Essentially, the RP provides guidance on two root cause methodologies: the fishbone diagram and 5 Whys. Though I’ve worked on trucks since 2004 and have been diagnosing them for about a decade, I had never heard of these tools before. Curious about how these could help me at the International dealership where I work, I set out to learn more.
My first step was getting a primer from Mike Parnitzke, owner/principal of Parnitzke Consulting Group. The former rocket scientist for Pratt Whitney is spearheading efforts to evolve the RP guidance from paper (or web viewer) into functional digital tools that could be used “in the garage and back office.” This will likely involve augmented reality and artificial intelligence and is a ways off. For now, I just wanted to use the basics to help me find the root cause of equipment failures and to make quality repairs to create lasting solutions.
So let’s start with the basics of RCA, which Parnitzke stressed “is not rocket science.” (And he would know.) It’s just the scientific method and asks the tech to define the problem, collect data to confirm root causes, and finally establish ways to eliminate them for good.
He explained it’s going from “Houston, we have a problem …” to “Houston, we have an understanding of the problem.”
This begins with the fishbone diagram, created by Dr. Kaoru Ishikawa, a Japanese quality control expert, in the 1960s. It maps the real possibility of failure for various categories that branch off from the spine. When you are all done, it looks like a fish skeleton.
“The fishbone diagram is a brainstorming-centric tool and has several steps in it to help you focus and also organize your thoughts,” Parnitzke explained.
You start by creating the problem statement and quantify what is happening, not why. The RP uses the example of high maintenance expenses with wheel bolt hole cracking as a leading expenditure. If you don’t put enough information and thought into the head of your diagram, you’ll find yourself floundering later, so don’t rush.
Using technical manuals and other resources based on the categories, you then create general cause categories, such as processes, policies, people, equipment, and so on. Brainstorm the subcategories, such as “irregular tire wear” and “lack of proper lube” under equipment, and ask why each is happening. Then cull the root causes from these by determining if the “cause” is removed or corrected, then the issue stops. Validate with other subject-matter experts as a “sanity check.”
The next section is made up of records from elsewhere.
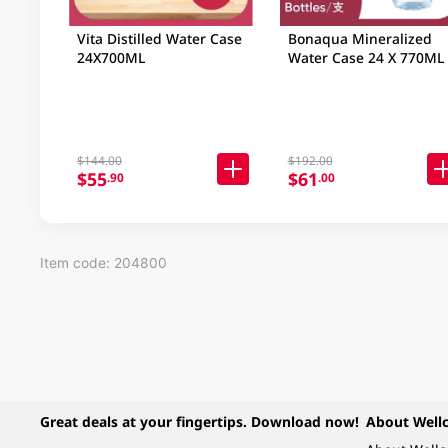
Vita Distilled Water Case
Bonaqua Mineralized
24X700ML
Water Case 24 X 770ML
$144.00
$192.00
$55
$61
.90
.00
Item code: 204800
Great deals at your fingertips. Download now!
About Well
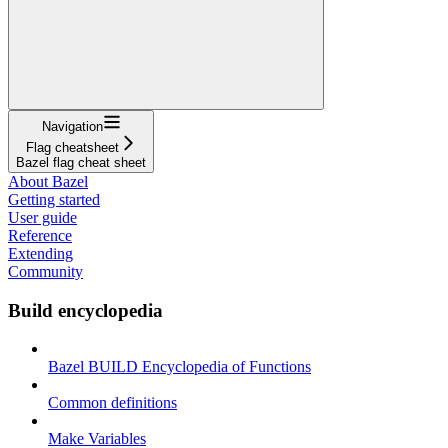
Navigation
Flag cheatsheet
Bazel flag cheat sheet
About Bazel
Getting started
User guide
Reference
Extending
Community
Build encyclopedia
Bazel BUILD Encyclopedia of Functions
Common definitions
Make Variables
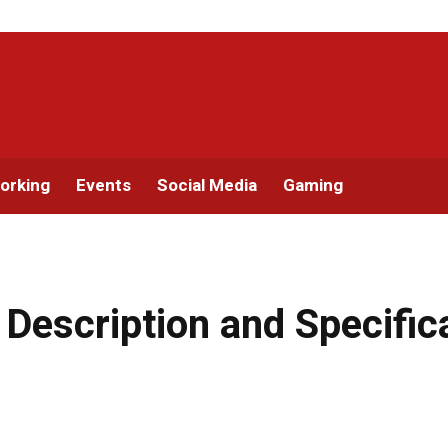
orking
Events
Social Media
Gaming
: Description and Specific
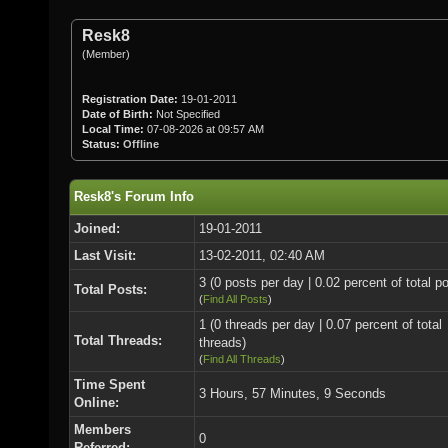
Resk8
(Member)
Registration Date:
19-01-2011
Date of Birth:
Not Specified
Local Time:
07-08-2026 at 09:57 AM
Status:
Offline
Resk8's Forum Info
Joined:
19-01-2011
Last Visit:
13-02-2011, 02:40 AM
3 (0 posts per day | 0.02 percent of total p
Total Posts:
(
Find All Posts
)
1 (0 threads per day | 0.07 percent of total
Total Threads:
threads)
(
Find All Threads
)
Time Spent
3 Hours, 57 Minutes, 9 Seconds
Online:
Members
0
Referred:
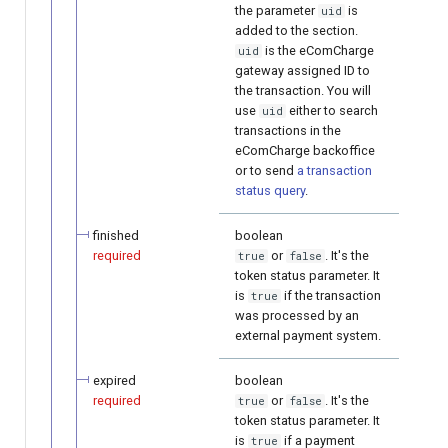
the parameter
is
uid
added to the section.
is the eComCharge
uid
gateway assigned ID to
the transaction. You will
use
either to search
uid
transactions in the
eComCharge backoffice
or to send
a transaction
status query
.
finished
boolean
required
or
. It's the
true
false
token status parameter. It
is
if the transaction
true
was processed by an
external payment system.
expired
boolean
required
or
. It's the
true
false
token status parameter. It
is
if a payment
true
The next step is to look at the 5 Whys, a simple and direct line of successive questions that a team of SMEs can use to identify a root cause. It’s best used when there is before and after data/evidence for a problem. Once everyone is gathered, they must define the problem effect, and put it at the top of a flipchart or whiteboard. Keep asking why that happened and then what made that happen until your fifth “why” in the chain and the root cause is revealed. At each step, you likely have to discuss multiple possible pathways.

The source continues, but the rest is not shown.